Sam's character, Mark, stands out from those around him. "He's different to the other principals because he's the only one without a partner. His girlfriend has left him for a woman; the majority of his friends have AIDS, though he doesn't, and in the year ahead they will be taken from him," he says.

"He just wants everyone to be happy; he lets his roommate treat him quite unfairly; he gets on well with his ex-girlfriend and her new lover, and he's filming and recording what's going on to hold on to moments, to capture what's happening, for when they've gone."

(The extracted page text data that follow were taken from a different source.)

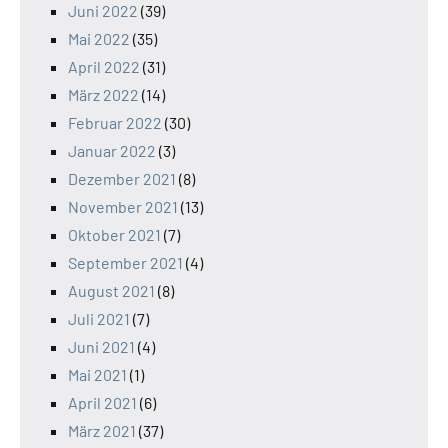
Juni 2022
(39)
Mai 2022
(35)
April 2022
(31)
März 2022
(14)
Februar 2022
(30)
Januar 2022
(3)
Dezember 2021
(8)
November 2021
(13)
Oktober 2021
(7)
September 2021
(4)
August 2021
(8)
Juli 2021
(7)
Juni 2021
(4)
Mai 2021
(1)
April 2021
(6)
März 2021
(37)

Mark is at once distant, isolated yet still loving. "It's ironic that he's trying to be involved and communal but by filming his friends and being the narrator, he's also standing back, and so in his attempt to connect with them he's also distancing himself, coming to realise that he will have this film but no friends in a year," says Sam, who is continuing his prolific year of principal roles after playing Raoul in York Orchard's Phantom and Enjolras in Pick Me Up Theatre's Les Miserables.

Rent presents contrasting singing challenges to those Lloyd Webber and Boublil & Schonberg musicals. "By comparison, it's very stripped back, sung to a rock band, which exposes the actors with no strings behind them," says Justine.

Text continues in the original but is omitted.